What is being asked: The output should be the line containing "How does API" and every later line of the records, exactly as written, and nothing else.

Material for this task:
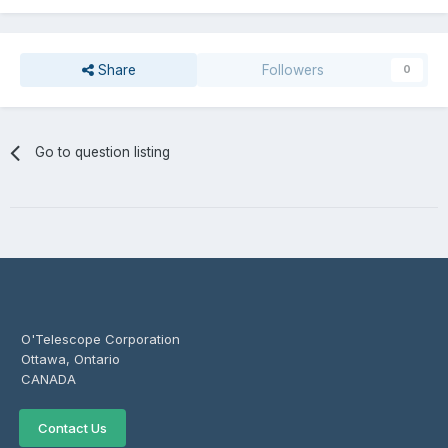
Share
Followers
0
Go to question listing
O'Telescope Corporation
Ottawa, Ontario
CANADA
Contact Us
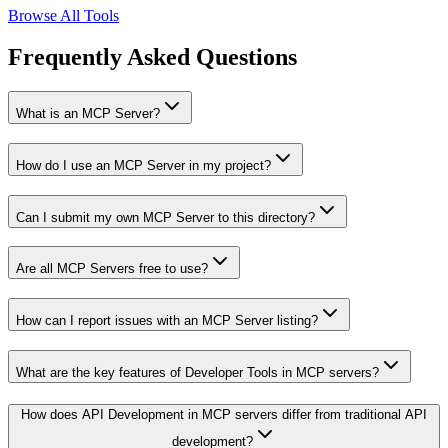
Browse All Tools
Frequently Asked Questions
What is an MCP Server?
How do I use an MCP Server in my project?
Can I submit my own MCP Server to this directory?
Are all MCP Servers free to use?
How can I report issues with an MCP Server listing?
What are the key features of Developer Tools in MCP servers?
How does API Development in MCP servers differ from traditional API
development?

Finished exercise:
How does API Development in MCP servers differ from traditional API
development?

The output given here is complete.